11:19 Posted In Edit This 0 Comments »
Un giorno un lupo, noto a tutti gli animali della zona per la sua cattiveria e famelicità, stava divorando beatamente  la sua preda quando un ossicino della stessa gli si conficcò in gola e per quanti sforzi  mettesse in campo per liberarsene  non riusciva a risolvere. Il dolore cominciava a farsi sempre più acerbo e la respirazione a difficoltargli.
Come impazzito correva  a dritto e a manca, promettendo a chiunque  incontrava premi e ricompense  in cambio di un soccorso. Andò a bussare anche alle porte dei suoi amici animali ma questi, timorosi  della sua  ben nota crudeltà e malvagità, si guardavano bene dal prestargli il benché minimo aiuto.

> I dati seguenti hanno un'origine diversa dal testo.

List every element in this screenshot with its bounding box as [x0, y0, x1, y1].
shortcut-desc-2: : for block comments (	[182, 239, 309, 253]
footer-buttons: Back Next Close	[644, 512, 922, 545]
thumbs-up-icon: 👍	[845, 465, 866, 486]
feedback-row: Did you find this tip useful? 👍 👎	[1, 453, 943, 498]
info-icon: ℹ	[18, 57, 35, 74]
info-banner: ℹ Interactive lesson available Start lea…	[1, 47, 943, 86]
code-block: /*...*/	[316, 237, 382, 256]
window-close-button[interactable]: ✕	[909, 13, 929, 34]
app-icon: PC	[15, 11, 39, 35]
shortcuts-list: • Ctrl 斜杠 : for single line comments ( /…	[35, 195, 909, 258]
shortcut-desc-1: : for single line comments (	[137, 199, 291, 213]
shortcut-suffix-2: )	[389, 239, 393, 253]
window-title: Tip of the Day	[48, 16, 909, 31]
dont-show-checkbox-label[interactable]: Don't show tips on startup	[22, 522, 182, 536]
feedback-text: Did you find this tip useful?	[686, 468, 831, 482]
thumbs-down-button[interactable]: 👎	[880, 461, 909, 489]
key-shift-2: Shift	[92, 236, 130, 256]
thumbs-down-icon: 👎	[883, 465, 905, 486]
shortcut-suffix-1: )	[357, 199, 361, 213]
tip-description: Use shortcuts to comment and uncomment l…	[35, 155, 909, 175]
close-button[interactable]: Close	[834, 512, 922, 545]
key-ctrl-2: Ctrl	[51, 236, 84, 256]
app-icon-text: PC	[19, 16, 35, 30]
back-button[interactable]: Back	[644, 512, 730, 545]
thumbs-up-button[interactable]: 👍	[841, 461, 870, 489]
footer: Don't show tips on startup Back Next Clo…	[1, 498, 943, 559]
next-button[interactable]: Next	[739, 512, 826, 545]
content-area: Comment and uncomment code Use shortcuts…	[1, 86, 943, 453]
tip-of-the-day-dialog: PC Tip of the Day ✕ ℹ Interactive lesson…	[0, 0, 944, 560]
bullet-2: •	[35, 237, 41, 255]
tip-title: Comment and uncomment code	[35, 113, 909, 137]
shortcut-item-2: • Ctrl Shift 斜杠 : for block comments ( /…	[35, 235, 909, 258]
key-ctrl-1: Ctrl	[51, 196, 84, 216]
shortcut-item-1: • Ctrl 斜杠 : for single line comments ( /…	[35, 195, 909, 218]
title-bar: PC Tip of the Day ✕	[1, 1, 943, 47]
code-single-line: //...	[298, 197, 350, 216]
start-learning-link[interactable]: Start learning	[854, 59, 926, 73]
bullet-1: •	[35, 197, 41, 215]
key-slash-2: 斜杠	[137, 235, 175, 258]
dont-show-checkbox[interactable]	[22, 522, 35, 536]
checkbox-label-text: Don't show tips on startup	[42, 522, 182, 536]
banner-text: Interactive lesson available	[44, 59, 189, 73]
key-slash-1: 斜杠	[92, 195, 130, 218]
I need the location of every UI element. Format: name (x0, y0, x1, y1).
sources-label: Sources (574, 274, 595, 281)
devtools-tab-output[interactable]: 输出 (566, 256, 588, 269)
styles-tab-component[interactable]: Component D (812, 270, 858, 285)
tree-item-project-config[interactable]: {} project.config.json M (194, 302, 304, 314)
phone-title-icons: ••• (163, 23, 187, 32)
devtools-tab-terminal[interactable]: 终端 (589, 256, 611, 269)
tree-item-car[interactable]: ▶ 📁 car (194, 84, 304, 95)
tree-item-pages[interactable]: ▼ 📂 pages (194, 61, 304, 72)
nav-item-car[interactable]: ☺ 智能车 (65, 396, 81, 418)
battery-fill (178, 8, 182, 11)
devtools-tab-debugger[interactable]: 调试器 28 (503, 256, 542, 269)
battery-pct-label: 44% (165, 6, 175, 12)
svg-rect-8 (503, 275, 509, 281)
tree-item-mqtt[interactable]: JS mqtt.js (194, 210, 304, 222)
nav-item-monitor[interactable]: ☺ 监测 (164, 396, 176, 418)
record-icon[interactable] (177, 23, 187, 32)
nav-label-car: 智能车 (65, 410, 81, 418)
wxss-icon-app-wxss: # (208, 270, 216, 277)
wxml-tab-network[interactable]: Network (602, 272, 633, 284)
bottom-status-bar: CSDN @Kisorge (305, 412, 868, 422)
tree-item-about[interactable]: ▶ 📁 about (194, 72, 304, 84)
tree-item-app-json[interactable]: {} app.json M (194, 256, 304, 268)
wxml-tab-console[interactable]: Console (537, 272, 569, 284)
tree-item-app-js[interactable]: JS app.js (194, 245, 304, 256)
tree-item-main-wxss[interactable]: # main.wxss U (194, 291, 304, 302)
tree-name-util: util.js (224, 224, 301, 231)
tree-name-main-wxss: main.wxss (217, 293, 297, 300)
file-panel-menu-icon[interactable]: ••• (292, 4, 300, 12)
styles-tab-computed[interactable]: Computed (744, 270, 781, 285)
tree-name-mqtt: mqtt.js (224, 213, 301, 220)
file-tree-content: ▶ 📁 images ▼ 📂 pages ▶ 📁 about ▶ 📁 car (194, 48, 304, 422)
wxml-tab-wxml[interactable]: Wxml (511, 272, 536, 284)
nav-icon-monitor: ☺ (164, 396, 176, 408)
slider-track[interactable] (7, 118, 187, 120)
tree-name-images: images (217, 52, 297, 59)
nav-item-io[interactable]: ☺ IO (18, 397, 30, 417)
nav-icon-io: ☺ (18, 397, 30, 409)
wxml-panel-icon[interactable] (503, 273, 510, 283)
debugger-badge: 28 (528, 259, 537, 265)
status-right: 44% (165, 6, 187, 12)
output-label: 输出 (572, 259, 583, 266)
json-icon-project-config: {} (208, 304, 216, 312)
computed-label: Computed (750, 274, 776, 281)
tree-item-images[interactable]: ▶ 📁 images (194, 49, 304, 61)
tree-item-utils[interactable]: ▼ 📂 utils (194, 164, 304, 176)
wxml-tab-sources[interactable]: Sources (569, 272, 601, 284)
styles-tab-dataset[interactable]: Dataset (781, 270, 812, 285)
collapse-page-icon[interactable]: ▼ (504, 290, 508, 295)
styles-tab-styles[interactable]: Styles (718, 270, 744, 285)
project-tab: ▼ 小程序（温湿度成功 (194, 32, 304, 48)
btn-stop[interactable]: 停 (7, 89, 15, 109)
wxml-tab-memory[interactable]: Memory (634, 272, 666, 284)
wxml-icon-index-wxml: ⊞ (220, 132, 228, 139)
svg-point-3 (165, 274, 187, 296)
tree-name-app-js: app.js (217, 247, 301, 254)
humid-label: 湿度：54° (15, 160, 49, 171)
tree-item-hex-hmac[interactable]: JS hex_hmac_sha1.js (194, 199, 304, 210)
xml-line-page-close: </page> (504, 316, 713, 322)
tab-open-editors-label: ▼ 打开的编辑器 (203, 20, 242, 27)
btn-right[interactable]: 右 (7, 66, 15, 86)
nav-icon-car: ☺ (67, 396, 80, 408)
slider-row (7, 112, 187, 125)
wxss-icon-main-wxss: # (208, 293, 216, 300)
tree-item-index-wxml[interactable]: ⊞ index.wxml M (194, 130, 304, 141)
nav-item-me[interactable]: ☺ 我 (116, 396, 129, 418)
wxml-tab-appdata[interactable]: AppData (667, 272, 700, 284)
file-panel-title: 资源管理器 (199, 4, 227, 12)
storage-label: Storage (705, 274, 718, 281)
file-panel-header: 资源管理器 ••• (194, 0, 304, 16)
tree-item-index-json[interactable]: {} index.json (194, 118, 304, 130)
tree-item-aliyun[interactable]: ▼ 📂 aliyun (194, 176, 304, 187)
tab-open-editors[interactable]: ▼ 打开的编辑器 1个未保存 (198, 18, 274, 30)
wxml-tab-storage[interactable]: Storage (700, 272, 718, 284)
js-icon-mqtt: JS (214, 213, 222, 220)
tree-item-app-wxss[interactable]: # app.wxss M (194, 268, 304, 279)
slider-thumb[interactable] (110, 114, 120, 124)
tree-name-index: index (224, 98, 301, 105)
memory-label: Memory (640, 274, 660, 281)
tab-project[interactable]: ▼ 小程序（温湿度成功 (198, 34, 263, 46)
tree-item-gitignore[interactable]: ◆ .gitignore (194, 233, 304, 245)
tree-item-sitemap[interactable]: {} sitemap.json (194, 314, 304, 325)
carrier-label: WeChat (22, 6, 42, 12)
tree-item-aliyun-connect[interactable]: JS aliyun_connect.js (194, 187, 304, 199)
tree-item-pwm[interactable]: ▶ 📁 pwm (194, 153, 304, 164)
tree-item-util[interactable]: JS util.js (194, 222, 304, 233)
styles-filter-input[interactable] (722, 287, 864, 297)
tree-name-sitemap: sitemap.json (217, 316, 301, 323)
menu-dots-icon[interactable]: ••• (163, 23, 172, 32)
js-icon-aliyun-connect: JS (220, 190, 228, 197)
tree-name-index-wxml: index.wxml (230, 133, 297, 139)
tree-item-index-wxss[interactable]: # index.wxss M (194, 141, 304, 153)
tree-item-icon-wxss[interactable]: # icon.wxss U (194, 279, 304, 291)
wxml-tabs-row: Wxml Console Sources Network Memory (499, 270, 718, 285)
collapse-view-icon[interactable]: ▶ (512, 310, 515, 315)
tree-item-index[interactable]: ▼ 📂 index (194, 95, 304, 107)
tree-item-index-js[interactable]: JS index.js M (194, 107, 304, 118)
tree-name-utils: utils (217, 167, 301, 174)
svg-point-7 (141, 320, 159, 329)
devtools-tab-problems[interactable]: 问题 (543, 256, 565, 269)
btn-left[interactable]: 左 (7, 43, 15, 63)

Arrivato presso uno stagno s'imbatté in una gru alla quale, con atteggiamento remissivo e sottomesso, promettendo sempre ricompense, chiese di aiutarlo ad estrarre l'ossicino dalla gola. La gru, convinta della bontà del lupo, si offrì di aiutarlo. Infilò il  lungo becco nella bocca dell'animale, penetrandogli fino in gola, e dopo qualche tentativo riuscì a portare fuori l'ossicino. Il lupo si sentì all'istante bene e cominciò a gioirne non poco. Intanto la gru aspettava dall'animale la ricompensa promessa e siccome non le  giungeva alcunché, ne fece esplicita richiesta. Il lupo si fece serio e, con voce alterata  e gli occhi rossi di fuoco, si rivolse alla gru,  apostrofandola come "ingrata".  Queste le sue parole: "Ingrata che non sei altro, tu chiedi  a me una  ricompensa ? E cosa sarebbe quella che ti ho già dato?  Ricordati che avrei potuto azzannarti la testa, una volta che eri nelle mie fauci a togliermi l'osso. Non l'ho fatto e ti ho risparmiato la vita. E' tempo  che tu sparisca prima che ci ripensi!"
MORALE DELLA FAVOLA: Chi crede di ricavare  ricompense e gratitudine da  un  malvagio, sbaglia due volte. Primo  perché aiuta chi non lo merita, cioè uno scellerato; secondo  perché rischia di riportarne qualche danno di non lieve entità.